Solution 2: Temporarily change the locale environment of vim operation by starting vim with LANG=ZH_CN vim abc.txt, then ENCODING=EUC-CN (locale determined), fileencoding= Empty (this locale file encoding automatic discriminant function is not enabled, so fileencoding for the file itself is encoded in the same way, that is, EUC-CN), termencoding= empty (the default, is empty equals encoding) is still garbled at this time, Because our SSH terminal believes that the data accepted is Utf-8, but Vim sends the data as EUC-CN, so it is still wrong. At this point, the command: Set termencoding=utf-8 the terminal data output to Utf-8, the display is normal.
2, the situation with 1 basically the same, just use SSH software for secure CRT class ANSI class software.
Vim opens the document, Encoding=utf-8 (locale determined), fileencoding=latin1 (automatic encoding judgment mechanism is not allowed to cause), termencoding= empty (the default does not need to convert the term encoding), the display file is garbled.
Solution 1: First make sure that the default code page for Windows machines running the secure CRT is CP936, which is already the default setting for Chinese Windows. The other is the same as scenario 1 above, just to add one step: Set termencoding=cp936
Solution 2: Similar to the above scenario 2, but the last step to modify termencoding omitted, in this case, the need for minimal modification, as long as the locale for ZH_CN to open vim, then ENCODING=EUC-CN, FileEncoding and termencoding are both null and encoding values, which is the ideal situation.
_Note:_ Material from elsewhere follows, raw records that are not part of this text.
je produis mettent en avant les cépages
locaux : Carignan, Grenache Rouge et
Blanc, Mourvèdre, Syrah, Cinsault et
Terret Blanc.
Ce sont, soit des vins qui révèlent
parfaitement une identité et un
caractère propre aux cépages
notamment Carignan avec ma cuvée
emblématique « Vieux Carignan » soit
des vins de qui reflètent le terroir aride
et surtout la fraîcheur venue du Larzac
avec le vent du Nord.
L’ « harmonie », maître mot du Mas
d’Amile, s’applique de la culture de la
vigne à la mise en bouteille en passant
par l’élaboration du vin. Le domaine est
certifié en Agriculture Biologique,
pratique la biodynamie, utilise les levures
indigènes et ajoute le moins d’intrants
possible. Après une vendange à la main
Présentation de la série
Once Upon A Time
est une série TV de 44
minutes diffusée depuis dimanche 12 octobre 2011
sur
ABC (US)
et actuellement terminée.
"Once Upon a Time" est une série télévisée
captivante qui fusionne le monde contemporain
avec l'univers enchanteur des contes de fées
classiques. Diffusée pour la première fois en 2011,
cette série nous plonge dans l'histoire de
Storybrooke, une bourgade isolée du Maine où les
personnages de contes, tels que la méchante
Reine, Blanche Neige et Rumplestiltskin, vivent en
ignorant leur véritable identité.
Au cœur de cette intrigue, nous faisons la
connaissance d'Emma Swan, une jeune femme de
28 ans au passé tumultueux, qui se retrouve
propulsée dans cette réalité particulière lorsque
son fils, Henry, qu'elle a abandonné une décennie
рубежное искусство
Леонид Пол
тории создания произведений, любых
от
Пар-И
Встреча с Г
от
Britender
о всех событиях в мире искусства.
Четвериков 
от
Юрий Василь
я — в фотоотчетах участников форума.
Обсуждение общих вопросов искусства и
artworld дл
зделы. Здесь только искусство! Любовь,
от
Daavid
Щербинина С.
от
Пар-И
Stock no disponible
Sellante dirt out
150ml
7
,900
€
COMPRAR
The understanding of the 3 key points and the significance of 3 parameters, the coding problem has a great help, after the arbitrary processing of documents, at the same time not only for vim, in other need to encode the conversion environment, can apply similar ideas to solve problems.
iconv: Illegal input sequence at unknown 189
WORKAROUND: Add parameter-C
Iconv-c-F utf-8-T gb2312 menu.sql>menu1.sql
view file encoding and modification code under Linux
How does vim edit GB2312 encoded files?